◆ Directions ◆
Every line holding the string "divider" is to be copied from the entries below.
■ ■ ■ ■ ■
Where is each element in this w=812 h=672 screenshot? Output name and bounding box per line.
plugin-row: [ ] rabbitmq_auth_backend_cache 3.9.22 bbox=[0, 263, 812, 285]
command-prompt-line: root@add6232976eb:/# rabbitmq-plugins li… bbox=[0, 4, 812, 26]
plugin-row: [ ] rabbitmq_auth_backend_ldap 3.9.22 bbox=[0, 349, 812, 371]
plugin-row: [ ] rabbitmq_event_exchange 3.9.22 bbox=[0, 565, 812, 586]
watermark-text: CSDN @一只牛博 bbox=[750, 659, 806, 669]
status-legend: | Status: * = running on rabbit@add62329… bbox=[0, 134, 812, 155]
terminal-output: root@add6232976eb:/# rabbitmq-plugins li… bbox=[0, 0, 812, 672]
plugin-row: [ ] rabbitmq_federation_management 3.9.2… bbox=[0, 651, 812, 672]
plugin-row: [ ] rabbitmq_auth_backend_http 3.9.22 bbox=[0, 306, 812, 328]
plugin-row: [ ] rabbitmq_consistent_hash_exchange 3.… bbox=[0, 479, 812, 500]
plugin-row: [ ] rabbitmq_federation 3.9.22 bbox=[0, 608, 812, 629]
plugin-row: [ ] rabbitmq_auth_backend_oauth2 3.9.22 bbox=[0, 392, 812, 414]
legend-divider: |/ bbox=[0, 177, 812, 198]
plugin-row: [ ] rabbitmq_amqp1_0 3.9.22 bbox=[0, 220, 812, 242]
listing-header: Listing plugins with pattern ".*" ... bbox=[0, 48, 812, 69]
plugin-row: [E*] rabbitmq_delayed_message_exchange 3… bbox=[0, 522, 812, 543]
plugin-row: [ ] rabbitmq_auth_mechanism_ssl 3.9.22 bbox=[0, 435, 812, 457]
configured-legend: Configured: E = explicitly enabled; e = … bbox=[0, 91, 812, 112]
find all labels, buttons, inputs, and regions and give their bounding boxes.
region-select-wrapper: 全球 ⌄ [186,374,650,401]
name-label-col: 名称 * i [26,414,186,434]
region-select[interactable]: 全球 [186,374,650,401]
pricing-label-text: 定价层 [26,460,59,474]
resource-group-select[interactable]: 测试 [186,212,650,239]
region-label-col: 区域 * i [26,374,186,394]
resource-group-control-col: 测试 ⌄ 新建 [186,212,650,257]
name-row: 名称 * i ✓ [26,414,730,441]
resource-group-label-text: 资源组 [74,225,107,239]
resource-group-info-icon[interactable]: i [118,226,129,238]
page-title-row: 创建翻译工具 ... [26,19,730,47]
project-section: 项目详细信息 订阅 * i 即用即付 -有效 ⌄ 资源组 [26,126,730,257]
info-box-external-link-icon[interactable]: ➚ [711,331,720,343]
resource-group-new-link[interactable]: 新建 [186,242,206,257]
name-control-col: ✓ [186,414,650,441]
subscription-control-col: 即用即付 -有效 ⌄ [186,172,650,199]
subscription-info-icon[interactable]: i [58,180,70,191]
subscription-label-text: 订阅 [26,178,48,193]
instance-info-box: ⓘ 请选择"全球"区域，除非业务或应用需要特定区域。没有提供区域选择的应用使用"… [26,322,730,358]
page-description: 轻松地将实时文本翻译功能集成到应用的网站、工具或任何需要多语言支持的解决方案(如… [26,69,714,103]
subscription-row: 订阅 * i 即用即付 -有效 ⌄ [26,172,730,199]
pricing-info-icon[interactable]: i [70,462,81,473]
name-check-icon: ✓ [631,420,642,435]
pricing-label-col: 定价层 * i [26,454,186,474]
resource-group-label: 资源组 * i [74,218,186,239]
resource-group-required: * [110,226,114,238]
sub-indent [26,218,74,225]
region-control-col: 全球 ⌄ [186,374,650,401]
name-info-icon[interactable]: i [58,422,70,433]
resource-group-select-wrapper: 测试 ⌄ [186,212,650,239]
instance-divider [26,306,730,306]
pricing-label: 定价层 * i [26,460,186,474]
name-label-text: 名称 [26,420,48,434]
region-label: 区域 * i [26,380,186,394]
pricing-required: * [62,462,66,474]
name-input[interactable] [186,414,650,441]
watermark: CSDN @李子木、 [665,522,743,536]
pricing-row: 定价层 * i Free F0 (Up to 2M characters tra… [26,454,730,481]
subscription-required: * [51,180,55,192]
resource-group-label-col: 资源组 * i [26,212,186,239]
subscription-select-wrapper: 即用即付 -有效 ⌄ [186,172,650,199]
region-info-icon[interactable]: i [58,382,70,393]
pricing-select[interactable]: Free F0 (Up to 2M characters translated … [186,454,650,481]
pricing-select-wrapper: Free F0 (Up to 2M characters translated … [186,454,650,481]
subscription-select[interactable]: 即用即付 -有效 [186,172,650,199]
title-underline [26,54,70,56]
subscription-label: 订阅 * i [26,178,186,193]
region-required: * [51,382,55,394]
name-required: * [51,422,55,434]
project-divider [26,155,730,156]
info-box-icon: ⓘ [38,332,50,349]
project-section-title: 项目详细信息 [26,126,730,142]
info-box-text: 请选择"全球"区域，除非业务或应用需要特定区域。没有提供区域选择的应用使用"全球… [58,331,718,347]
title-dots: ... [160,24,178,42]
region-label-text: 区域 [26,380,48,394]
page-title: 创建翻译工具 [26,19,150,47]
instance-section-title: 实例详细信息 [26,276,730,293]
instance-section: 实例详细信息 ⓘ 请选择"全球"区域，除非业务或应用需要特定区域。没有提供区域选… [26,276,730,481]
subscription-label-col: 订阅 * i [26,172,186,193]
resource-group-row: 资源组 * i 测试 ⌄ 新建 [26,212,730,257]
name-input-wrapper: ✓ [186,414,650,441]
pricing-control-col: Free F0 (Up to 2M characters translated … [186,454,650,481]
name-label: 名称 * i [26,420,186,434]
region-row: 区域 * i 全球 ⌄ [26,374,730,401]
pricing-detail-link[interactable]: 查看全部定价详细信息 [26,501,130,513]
■ ■ ■ ■ ■
◆ Solution ◆
legend-divider: |/ bbox=[0, 177, 812, 198]
instance-divider [26,306,730,306]
project-divider [26,155,730,156]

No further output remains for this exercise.